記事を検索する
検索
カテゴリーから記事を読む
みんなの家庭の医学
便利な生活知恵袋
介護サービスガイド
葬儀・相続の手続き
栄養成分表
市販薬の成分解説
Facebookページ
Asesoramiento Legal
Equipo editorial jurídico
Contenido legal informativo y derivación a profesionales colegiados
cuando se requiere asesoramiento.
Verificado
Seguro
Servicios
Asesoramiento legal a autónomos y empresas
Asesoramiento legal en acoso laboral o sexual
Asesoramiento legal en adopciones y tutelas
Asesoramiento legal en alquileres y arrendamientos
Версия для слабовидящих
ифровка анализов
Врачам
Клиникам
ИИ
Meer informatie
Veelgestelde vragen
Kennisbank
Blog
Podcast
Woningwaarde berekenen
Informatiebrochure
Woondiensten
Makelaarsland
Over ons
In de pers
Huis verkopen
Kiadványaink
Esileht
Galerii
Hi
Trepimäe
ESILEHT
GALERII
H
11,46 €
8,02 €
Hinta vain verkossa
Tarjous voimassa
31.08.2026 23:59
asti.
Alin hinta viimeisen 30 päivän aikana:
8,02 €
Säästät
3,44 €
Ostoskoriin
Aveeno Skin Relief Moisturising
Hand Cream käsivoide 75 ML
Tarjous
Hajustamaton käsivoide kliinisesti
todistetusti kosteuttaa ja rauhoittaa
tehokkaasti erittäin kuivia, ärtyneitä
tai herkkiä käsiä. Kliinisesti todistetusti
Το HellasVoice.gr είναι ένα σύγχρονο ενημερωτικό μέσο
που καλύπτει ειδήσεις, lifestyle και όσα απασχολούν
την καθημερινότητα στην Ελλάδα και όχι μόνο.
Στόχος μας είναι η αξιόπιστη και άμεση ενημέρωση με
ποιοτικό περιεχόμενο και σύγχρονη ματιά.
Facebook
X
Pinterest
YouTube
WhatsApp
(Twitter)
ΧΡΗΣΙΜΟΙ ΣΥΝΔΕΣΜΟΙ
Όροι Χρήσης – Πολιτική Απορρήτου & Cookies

· · ·

Work instruction:
List each line of the entries that holds the string "käsivoide".

Task response:
Hand Cream käsivoide 75 ML
Hajustamaton käsivoide kliinisesti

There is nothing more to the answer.